(INSTRUCTIONS TO FOLLOW) Every line in the records below that holds "FIND" must be identified and copied.

(ENTRIES SUPPLIED)
Content starts

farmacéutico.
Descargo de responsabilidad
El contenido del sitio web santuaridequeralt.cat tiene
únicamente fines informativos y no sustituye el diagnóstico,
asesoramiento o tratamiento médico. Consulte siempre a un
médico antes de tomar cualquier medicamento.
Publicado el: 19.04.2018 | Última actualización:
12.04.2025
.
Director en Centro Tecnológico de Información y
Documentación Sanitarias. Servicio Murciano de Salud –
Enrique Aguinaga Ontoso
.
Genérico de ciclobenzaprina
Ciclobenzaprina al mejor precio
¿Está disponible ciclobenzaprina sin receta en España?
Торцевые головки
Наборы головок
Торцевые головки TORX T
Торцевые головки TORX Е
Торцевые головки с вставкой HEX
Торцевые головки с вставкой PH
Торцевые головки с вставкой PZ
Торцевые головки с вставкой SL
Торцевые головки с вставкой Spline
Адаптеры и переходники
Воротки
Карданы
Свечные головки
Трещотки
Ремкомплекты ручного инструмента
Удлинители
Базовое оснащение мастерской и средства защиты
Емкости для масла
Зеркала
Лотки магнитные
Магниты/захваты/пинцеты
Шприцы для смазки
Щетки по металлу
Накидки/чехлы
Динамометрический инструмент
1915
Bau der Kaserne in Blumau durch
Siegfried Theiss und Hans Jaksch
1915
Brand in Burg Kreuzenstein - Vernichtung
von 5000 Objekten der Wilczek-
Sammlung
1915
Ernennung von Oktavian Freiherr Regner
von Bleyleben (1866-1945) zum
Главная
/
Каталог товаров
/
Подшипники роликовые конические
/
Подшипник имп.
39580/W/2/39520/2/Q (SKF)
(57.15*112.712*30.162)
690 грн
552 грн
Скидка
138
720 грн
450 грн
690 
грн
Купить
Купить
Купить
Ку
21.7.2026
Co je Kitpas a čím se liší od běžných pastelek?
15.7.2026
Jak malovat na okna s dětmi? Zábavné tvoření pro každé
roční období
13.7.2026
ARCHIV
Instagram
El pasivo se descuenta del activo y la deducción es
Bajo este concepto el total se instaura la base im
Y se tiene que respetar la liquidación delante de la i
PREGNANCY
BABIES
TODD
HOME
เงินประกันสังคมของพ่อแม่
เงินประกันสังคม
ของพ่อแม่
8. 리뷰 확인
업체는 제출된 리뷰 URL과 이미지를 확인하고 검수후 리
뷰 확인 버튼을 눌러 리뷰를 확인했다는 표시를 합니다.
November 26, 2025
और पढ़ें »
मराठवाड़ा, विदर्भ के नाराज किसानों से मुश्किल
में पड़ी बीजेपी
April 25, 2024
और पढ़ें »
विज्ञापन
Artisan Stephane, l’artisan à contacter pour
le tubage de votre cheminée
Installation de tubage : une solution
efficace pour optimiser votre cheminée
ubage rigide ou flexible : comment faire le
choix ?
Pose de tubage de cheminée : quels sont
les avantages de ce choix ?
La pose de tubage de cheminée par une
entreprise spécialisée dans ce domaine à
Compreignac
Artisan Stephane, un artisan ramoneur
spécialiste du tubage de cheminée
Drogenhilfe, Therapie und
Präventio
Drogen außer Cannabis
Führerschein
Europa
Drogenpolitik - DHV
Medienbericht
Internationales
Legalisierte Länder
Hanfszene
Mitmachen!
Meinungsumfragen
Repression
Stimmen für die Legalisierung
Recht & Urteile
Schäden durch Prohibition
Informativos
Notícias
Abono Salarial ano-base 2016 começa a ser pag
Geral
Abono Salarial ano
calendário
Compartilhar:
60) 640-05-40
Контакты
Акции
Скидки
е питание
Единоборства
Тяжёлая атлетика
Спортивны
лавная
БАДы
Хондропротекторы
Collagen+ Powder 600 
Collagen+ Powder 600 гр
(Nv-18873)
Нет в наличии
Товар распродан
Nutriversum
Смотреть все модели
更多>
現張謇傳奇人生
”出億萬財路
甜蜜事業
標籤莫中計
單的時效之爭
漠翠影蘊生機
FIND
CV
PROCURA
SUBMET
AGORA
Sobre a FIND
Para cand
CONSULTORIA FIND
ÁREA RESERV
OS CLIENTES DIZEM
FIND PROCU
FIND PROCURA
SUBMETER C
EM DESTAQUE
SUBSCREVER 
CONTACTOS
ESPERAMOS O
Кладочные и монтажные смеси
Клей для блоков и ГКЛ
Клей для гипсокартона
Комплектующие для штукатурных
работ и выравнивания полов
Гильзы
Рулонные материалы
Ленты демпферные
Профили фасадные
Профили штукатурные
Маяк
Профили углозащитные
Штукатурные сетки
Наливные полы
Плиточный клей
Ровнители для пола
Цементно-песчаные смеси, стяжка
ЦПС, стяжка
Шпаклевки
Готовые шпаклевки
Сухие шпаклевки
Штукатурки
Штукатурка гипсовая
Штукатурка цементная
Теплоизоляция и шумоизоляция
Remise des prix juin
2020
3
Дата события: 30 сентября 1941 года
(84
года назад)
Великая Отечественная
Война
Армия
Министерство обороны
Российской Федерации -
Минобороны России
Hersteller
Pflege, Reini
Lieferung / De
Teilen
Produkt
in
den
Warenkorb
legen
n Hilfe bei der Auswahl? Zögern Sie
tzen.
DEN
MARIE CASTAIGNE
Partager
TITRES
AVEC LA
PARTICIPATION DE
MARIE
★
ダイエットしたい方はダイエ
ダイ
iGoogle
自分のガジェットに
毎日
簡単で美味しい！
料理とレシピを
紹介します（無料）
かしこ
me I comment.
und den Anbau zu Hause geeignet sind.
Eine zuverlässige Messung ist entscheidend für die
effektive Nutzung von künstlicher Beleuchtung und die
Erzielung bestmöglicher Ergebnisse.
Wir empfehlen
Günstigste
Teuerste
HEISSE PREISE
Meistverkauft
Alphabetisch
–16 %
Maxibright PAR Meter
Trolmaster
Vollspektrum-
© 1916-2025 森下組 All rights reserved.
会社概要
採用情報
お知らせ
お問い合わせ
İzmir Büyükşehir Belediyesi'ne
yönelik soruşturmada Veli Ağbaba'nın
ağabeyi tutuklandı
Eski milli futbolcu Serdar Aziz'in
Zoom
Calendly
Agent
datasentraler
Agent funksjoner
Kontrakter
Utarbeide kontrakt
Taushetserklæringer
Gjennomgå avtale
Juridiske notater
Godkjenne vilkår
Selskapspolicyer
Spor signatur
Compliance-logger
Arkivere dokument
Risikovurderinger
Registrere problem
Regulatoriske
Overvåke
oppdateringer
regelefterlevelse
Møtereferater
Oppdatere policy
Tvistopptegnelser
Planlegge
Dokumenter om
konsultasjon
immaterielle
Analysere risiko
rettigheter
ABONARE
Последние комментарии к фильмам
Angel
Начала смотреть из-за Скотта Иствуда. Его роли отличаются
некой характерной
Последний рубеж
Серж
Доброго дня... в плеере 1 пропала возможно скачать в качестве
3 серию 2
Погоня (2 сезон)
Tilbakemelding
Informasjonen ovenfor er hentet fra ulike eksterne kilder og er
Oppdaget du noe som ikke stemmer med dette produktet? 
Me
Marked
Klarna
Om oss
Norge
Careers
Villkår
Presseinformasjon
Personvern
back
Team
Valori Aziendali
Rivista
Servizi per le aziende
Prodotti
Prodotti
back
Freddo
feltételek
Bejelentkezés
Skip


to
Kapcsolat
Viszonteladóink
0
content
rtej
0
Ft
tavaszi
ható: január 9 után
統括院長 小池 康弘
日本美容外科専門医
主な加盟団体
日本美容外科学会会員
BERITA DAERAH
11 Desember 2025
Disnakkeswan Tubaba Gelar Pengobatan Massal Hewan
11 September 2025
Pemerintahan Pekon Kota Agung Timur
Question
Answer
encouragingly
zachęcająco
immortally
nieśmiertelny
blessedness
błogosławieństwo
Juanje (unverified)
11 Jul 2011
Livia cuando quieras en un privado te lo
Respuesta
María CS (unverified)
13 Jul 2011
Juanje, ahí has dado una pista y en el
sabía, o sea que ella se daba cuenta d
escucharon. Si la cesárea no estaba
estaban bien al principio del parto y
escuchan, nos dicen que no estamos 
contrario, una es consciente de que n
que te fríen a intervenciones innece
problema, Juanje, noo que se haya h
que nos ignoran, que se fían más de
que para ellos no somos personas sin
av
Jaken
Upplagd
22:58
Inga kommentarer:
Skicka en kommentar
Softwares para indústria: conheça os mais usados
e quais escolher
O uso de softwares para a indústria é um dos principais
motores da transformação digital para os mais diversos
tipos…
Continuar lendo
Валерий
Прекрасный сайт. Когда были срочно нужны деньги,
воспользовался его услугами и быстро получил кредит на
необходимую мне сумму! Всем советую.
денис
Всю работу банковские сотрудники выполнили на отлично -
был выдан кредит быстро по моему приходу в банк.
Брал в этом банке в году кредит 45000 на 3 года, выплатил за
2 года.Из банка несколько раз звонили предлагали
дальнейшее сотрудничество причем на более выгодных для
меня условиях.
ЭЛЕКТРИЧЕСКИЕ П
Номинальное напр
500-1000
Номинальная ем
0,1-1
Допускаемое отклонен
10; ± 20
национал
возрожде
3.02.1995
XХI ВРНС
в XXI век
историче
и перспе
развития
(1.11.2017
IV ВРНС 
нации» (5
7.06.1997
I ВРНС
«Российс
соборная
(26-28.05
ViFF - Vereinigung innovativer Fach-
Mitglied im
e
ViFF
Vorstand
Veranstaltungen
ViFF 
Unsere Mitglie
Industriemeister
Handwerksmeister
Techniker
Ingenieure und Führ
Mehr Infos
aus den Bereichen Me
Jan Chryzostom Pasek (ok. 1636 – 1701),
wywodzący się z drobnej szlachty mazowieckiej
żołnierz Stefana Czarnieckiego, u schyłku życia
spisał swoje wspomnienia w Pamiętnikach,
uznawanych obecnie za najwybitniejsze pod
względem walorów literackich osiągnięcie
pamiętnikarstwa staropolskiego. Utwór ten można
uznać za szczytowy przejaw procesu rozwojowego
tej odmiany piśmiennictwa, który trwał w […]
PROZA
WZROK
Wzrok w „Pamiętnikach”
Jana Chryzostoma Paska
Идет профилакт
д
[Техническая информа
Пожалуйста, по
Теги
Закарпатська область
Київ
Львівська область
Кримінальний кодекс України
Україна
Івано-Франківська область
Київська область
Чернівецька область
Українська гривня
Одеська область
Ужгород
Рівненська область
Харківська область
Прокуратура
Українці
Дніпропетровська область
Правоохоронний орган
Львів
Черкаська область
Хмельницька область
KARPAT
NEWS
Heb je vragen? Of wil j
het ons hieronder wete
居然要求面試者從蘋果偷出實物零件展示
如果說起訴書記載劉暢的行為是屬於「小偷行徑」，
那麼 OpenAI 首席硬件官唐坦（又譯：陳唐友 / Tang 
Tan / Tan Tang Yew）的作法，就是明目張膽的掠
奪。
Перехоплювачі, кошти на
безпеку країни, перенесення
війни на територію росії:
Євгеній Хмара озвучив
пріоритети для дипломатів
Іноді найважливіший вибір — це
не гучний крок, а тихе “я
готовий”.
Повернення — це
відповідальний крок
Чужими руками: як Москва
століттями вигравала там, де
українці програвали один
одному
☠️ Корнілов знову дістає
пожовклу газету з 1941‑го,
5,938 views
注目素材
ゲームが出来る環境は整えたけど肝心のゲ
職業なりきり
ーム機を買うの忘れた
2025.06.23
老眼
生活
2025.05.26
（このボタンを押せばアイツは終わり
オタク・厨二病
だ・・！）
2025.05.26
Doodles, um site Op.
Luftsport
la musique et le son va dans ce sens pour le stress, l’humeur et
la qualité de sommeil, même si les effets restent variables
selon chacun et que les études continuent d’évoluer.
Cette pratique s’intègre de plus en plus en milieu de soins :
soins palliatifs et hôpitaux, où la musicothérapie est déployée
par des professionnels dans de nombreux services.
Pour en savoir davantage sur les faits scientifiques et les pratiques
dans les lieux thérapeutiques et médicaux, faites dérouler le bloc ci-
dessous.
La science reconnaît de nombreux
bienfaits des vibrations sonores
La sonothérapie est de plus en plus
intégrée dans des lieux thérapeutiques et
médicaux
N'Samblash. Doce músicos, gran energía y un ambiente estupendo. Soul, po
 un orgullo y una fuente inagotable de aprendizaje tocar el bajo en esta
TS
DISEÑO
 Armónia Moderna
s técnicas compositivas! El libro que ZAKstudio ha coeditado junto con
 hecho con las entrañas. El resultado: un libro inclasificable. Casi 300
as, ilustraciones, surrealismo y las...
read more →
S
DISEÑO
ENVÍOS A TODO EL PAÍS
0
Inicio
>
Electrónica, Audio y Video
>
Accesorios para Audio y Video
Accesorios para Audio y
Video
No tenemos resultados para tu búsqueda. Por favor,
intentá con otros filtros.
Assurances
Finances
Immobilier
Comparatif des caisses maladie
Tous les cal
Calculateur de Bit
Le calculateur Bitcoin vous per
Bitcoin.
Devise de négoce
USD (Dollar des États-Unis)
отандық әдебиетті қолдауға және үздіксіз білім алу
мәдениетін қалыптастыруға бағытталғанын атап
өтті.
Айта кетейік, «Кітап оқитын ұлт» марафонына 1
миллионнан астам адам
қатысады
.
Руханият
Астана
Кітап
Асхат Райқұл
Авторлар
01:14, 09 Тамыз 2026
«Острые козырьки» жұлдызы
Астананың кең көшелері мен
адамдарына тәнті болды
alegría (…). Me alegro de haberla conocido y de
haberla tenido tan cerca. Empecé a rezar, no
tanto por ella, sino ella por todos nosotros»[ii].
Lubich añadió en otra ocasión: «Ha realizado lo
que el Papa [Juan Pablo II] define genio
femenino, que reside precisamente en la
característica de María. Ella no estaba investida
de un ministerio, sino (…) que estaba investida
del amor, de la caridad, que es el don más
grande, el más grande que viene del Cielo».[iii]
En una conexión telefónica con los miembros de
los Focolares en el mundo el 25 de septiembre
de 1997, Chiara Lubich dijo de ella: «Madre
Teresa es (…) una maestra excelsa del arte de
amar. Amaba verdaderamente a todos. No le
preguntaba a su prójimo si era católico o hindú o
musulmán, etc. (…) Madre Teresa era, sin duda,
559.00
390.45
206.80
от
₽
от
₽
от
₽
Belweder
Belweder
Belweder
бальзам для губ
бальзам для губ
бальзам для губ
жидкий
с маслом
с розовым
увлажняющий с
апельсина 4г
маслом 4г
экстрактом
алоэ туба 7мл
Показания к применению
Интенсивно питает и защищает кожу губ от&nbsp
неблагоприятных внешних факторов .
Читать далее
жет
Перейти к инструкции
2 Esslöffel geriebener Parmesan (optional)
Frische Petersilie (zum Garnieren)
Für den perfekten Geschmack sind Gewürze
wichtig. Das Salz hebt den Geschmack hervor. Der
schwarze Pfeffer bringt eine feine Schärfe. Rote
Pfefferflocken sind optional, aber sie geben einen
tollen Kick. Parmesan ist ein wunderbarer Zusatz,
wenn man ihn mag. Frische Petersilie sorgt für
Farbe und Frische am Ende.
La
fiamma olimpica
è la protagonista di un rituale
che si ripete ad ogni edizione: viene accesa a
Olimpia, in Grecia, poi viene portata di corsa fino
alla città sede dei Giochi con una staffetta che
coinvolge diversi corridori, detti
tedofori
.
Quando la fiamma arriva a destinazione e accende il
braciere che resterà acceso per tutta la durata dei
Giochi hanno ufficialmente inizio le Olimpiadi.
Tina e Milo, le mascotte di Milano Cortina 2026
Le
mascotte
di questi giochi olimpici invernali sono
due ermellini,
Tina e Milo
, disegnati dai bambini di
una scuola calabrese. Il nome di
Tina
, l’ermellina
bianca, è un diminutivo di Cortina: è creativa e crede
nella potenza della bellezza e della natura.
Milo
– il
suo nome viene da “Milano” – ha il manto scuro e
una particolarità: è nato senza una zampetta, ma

Content ends

(ANSWER SPACE)
FIND
Sobre a FIND
CONSULTORIA FIND
FIND PROCU
FIND PROCURA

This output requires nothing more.